**Directions for this task**
Every line from the one containing "établissements proposent en" to the one containing "par exemple traiter" in the records below, both included, must be set down exactly, and no other line.

Items from a data source
+===+

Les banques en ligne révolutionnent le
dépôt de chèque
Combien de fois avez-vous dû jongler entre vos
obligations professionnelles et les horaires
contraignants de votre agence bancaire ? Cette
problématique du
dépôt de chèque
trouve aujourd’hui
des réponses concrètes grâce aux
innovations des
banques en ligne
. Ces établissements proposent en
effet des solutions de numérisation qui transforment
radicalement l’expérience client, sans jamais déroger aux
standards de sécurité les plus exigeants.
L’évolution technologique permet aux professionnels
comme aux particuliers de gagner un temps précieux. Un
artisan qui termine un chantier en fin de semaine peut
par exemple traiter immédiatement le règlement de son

+===+

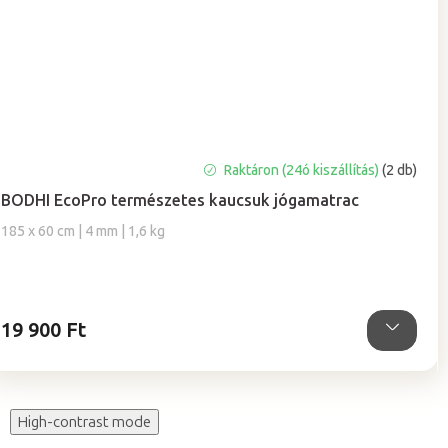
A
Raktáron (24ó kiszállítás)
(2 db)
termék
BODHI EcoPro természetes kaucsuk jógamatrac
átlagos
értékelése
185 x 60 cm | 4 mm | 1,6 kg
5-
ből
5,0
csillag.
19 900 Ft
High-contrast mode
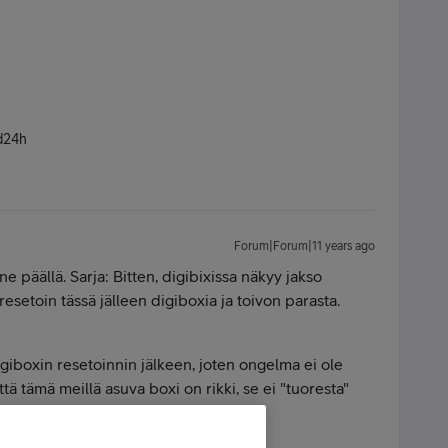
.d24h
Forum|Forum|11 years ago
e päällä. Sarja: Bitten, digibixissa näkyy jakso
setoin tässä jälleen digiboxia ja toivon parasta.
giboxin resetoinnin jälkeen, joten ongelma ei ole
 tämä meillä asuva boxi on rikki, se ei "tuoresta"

+===+

**Response for this exercise**
. Ces établissements proposent en
effet des solutions de numérisation qui transforment
radicalement l’expérience client, sans jamais déroger aux
standards de sécurité les plus exigeants.
L’évolution technologique permet aux professionnels
comme aux particuliers de gagner un temps précieux. Un
artisan qui termine un chantier en fin de semaine peut
par exemple traiter immédiatement le règlement de son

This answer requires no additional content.